Prasophyllum atratum is a terrestrial, perennial, deciduous, herb with an underground tuber and a single dark green, tube-shaped leaf which is 120–400 mm (5–20 in) long and 4–6 mm (0.16–0.24 in) wide near its reddish to purple base. Between eight and twenty five brownish- to purplish-green flowers are arranged along a flowering spike which is 50–100 mm (2–4 in) long, reaching to a height of 150–300 mm (6–10 in). The flowers are about 7 mm (0.3 in) wide and as with other leek orchids, are inverted so that the labellum is above the column rather than below it. The dorsal sepal is 5–7 mm (0.2–0.3 in) long, about 3 mm (0.1 in) wide and the lateral sepals are 5.5–7.5 mm (0.2–0.3 in) long, about 2 mm (0.08 in) wide and free from each other, sometimes joined at the base. The petals are 5–7 mm (0.2–0.3 in) long, about 1 mm (0.04 in) wide and curved. The labellum is dark purplish, 4.5–5.5 mm (0.18–0.22 in) long, 3–4 mm (0.1–0.2 in) wide, tapers to a point and turns sharply upwards near its middle. There is a blackish callus in the centre of the labellum and extending nearly to its tip. Flowering occurs in October and November.

Taxonomy and naming

Prasophyllum atratum was first formally described in 2006 by David Jones from a specimen collected near the airstrip on Three Hummock Island. The description was published in Australian Orchid Research. The specific epithet (atratum) is a Latin word meaning "dressed in black", referring to the dark-coloured flowers.

Distribution and habitat

The Three Hummock leek orchid grows in sedgy heath on Three Hummock Island.

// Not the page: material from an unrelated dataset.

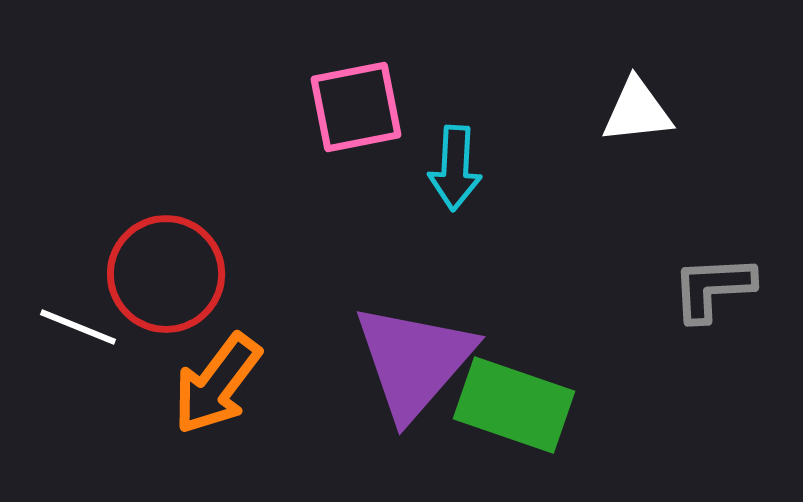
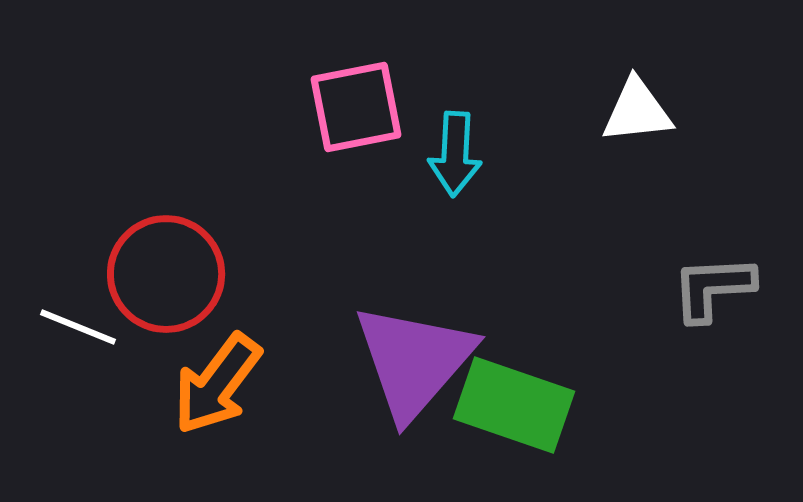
cyan arrow: moved 14 px up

Prasophyllum atratum is listed as "Critically Endangered" under the Commonwealth Government Environment Protection and Biodiversity Conservation Act 1999 (EPBC) Act and as "Endangered" (the highest risk category) under the Tasmanian Threatened Species Protection Act 1995. It is only known from a single population growing mainly on an airstrip and the area surrounding it. The orchid appears to benefit from disturbance.